If reports are to be believed, Mikheil Saakashvili, the former president of Georgia, is close to death after being poisoned while in prison.

It is not uncommon for a head of state to be jailed, and even to return to power afterward. Brazil’s Lula da Silva is a perfect example. But that might not be the case for Mikheil Saakashvili, the ex-president of Georgia, despite being relatively young at 54 years of age. The reason being is that Saakashvili’s imprisonment might be his permanent undoing.

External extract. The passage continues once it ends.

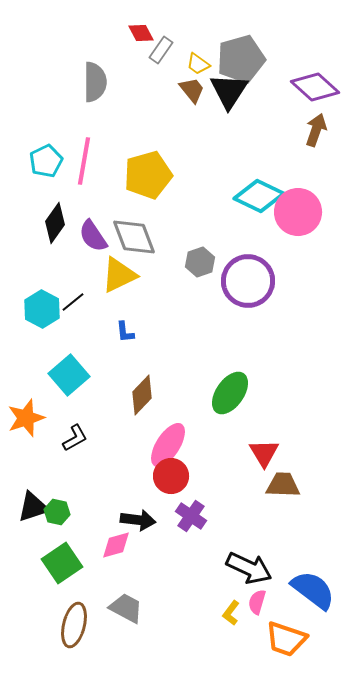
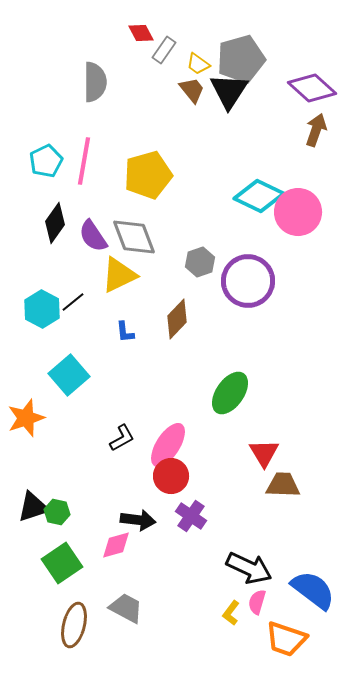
gray rectangle at (161, 50): moved 3 px right
purple diamond at (315, 87): moved 3 px left, 1 px down
brown diamond at (142, 395): moved 35 px right, 76 px up
black L-shape at (75, 438): moved 47 px right
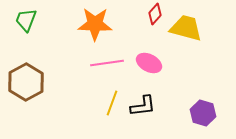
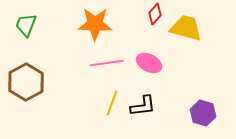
green trapezoid: moved 5 px down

While several criminal charges are pending against Saakashvili, his health has deteriorated so severely that doctors last week denied his transfer to a courtroom hearing – even while using a wheelchair. A doctor who examined Saakashvili said he is close to a “final step in staircase,” which means death. Recently, Saakashvili’s lawyers stated that experts have found arsenic and increased content of heavy metals in his body, including mercury, and speculated that the former president had been poisoned. “He is flickering like a candle in the wind,” read a recent open letter to the country’s authorities, requesting swift action to save Saakashvili’s life.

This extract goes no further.